Juffali also had a separate company, W Investments, a private wealth management company. The CEO is Jamil El Imad, also managing director and chief scientist of his NeuroPro company.

==Legal immunity==
On 9 November 2015, The Daily Telegraph reported that Juffali had gained legal immunity in the UK, having been appointed as St Lucia's "Permanent Representative" to the International Maritime Organization (IMO), which is headquartered in London.

Two days later, St Lucia's Office of the Prime Minister issued a statement confirming that Juffali was appointed to the role in April 2014, "that all necessary due diligence was done prior to the appointment", and it declined the request from his ex-wife's lawyers to "lift the diplomatic immunity of Dr. Juffali to compel Dr. Juffali to testify in the civil suit ... this is a civil matter in which it does not desire to get involved."

On 26 December 2015, The Daily Telegraph reported that it understood that the British Foreign Office had intervened to ask St Lucia to waive Juffali's immunity amid concerns that he was using it to protect his wealth from his ex-wife during divorce proceedings.

On 21 January 2016, The Daily Telegraph reported that the High Court had ordered Philip Hammond, the then British Foreign Secretary, to certify whether the UK had formally accepted Juffali as a diplomat representing St Lucia, as his ex-wife's lawyer stated that Juffali had never attended an IMO meeting. The judge lifted restrictions on reporting his ex-wife's claim that Juffali was seriously ill with cancer in a Swiss hospital since, if he were to die before the case was concluded, her claim would become irrelevant, and she and their daughter would receive no further monthly payments.

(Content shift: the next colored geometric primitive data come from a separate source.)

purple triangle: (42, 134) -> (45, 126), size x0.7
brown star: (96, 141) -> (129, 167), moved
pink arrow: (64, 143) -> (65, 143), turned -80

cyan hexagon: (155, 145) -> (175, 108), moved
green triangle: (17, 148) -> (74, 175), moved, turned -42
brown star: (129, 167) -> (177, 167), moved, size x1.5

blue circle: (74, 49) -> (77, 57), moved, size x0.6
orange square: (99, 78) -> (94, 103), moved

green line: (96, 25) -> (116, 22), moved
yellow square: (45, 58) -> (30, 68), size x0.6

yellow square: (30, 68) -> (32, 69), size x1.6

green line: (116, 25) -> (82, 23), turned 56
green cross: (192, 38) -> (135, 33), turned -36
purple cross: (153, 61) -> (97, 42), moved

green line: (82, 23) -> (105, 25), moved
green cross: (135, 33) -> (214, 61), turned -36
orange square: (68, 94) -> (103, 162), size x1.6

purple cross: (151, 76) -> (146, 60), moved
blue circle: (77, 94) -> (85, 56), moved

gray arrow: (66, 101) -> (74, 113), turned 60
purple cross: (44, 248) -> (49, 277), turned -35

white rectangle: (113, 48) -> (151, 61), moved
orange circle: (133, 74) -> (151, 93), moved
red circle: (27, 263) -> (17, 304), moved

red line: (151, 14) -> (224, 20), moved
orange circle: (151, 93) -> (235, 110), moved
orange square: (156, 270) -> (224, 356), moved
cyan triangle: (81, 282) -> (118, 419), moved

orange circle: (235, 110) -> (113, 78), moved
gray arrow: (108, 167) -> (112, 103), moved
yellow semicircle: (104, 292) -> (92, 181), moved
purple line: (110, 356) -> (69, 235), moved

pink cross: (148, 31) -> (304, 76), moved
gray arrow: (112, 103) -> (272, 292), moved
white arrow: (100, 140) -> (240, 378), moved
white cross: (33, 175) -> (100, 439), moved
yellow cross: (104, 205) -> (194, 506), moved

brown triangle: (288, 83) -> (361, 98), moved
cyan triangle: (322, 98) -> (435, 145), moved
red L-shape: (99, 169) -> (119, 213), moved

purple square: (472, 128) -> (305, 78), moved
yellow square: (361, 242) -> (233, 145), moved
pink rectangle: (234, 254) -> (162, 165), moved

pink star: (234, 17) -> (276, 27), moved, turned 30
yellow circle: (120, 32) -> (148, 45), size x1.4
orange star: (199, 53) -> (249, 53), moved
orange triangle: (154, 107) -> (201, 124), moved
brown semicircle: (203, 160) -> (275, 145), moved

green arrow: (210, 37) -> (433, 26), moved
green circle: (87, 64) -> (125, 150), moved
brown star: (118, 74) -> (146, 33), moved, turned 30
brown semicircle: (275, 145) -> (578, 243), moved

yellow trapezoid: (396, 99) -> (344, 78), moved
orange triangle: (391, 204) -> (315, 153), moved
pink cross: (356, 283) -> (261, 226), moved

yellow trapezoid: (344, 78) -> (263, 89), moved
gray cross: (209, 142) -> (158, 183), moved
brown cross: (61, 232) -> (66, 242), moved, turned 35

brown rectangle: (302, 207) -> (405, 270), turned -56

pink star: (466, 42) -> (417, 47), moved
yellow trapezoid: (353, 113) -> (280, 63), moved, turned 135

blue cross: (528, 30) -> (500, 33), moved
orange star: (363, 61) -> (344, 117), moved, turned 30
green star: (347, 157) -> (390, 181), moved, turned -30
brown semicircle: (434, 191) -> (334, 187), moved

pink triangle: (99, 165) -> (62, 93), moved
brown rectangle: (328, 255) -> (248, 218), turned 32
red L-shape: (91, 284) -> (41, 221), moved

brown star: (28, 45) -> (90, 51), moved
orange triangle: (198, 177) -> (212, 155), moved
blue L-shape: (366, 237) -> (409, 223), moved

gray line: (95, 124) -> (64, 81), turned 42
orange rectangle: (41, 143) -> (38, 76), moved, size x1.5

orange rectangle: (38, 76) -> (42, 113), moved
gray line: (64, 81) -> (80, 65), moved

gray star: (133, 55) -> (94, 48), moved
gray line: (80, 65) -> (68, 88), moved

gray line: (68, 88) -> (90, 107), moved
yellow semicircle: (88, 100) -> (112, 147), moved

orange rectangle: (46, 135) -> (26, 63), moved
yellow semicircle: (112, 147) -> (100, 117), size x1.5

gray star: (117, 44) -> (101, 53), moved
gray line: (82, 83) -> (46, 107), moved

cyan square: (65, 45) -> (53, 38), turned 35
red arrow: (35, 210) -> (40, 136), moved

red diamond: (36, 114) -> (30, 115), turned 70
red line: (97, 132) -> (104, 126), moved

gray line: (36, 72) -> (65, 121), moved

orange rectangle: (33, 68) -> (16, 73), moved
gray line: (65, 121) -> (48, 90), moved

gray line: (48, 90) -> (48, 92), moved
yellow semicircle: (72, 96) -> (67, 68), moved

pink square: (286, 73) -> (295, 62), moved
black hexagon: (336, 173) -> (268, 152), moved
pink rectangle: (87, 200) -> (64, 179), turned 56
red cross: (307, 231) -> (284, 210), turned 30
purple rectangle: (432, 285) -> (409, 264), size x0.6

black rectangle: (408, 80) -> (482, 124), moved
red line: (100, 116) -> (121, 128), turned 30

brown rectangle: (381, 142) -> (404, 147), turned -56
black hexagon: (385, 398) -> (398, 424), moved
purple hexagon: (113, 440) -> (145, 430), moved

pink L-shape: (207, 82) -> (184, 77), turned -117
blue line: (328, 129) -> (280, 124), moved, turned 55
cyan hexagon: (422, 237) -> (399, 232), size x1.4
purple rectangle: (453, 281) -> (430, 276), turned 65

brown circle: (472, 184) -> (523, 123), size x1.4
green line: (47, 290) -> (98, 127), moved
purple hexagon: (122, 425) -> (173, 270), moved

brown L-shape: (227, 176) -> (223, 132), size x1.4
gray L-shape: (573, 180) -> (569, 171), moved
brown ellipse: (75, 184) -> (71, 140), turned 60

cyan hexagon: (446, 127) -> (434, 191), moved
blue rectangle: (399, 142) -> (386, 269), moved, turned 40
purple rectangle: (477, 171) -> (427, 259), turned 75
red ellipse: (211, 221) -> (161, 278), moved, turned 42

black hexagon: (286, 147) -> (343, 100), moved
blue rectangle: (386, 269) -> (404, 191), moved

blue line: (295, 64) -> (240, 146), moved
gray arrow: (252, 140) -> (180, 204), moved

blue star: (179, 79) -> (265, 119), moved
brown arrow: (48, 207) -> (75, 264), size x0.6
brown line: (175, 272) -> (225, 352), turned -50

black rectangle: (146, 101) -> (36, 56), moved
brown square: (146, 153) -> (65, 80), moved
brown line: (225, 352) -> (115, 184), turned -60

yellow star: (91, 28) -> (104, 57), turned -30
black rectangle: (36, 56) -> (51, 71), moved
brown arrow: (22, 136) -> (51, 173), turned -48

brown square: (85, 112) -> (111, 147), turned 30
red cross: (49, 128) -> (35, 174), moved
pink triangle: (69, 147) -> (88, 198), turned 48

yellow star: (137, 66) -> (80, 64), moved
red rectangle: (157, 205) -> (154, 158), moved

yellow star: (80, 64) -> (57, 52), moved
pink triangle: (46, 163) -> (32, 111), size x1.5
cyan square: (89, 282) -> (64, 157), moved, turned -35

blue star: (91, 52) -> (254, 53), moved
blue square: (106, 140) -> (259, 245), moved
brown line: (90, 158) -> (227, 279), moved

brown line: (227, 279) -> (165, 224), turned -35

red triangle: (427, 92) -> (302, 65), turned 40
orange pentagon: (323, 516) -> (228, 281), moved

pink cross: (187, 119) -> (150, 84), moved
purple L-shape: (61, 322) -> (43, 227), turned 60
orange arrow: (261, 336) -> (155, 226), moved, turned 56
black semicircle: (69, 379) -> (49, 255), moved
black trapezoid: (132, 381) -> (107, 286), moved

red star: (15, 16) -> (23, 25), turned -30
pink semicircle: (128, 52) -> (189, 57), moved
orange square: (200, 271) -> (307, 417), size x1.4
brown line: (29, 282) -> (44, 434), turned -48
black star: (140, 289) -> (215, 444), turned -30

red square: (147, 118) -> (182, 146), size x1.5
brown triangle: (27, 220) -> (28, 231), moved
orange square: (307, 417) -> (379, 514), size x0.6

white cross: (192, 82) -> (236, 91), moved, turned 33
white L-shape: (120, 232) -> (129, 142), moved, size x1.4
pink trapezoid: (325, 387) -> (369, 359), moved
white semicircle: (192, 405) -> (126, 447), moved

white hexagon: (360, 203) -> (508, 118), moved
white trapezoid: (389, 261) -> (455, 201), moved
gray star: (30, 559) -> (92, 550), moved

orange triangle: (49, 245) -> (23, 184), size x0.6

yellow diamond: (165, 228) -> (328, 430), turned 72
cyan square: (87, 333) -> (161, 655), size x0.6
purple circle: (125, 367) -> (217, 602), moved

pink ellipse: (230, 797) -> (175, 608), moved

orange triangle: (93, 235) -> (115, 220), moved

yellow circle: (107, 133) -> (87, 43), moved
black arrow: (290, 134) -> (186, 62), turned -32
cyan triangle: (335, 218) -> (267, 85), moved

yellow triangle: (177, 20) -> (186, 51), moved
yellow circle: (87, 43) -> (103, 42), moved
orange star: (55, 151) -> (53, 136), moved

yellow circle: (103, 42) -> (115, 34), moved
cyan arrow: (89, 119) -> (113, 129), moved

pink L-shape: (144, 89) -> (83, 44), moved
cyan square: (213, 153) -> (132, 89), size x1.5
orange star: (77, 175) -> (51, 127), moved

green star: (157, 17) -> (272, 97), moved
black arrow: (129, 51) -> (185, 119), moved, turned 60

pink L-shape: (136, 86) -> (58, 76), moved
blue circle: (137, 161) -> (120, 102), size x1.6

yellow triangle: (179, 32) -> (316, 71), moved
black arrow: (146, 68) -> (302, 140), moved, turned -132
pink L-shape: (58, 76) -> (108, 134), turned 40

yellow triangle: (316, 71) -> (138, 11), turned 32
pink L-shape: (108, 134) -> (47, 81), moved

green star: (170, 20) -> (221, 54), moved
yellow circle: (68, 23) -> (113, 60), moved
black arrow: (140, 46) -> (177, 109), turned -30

In February 2016, the High Court dismissed Juffali's claim of diplomatic immunity as 'spurious'. Juffali appealed the judgment to the Court of Appeal, and was supported by an intervention from the Foreign Secretary. The Court of Appeal overturned the High Court's dismissal of Juffali's immunity, but ruled that his immunity was not relevant to the divorce claim, which it allowed to proceed.

The divorce of Juffali and his second wife, Christina Estrada, was concluded in the British courts in July 2016. Estrada was awarded £75 million, the largest such settlement in English legal history.

==Politics==
Juffali was one of three Saudi Arabians who donated at least $3 million to the Clinton Presidential Center.

==Personal life==
Juffali's first wife was fellow Saudi, Basma Al-Sulaiman, who received £40 million in a divorce settlement in 2000. They married in Jeddah, Saudi Arabia, in 1980, where they lived in a marble palace. They had three children, one son and two daughters. (Dina, Hala, and Mohammed). Mohammed died in 2012.

In 2001, Juffali married Christina Estrada, an American former Pirelli Calendar model, but they divorced in 2014. Estrada started divorce proceedings in 2012, after Juffali married Loujain Adada (Saudi law allows up to four wives), and has made a claim against Juffali for at least his three UK properties, which include a seven-bedroom home in Knightsbridge, London, in a converted church, valued in total at about £60 million. Juffali and Estrada have a daughter (Sirina).

Juffali also owned Bishopsgate House in Egham, Surrey, which he acquired from his parents in about 2001. There were "three butlers, six gardeners, five maids, two laundry girls, two drivers, two personal assistants, two nannies and an estate manager on the staff". Juffali's art collection, estimated at £4 million, was auctioned onsite at Bishopsgate House by Bonham's on 26 March 2018.

In November 2012, Juffali married then 25-year-old Lebanese model and TV presenter Loujain Adada in Venice. In 2022, Adada, commonly known as "LJ", starred in the Netflix reality show Dubai Bling. Juffali's estate and death are spoken about on the show.

==Death==
On 20 July 2016, Juffali died in Zürich, Switzerland, after a lengthy period with cancer. His estate is in the hands of his brother Sheikh Khalid bin Ahmed Al Juffali as the inheritor, as well as the legal guardian of his five daughters.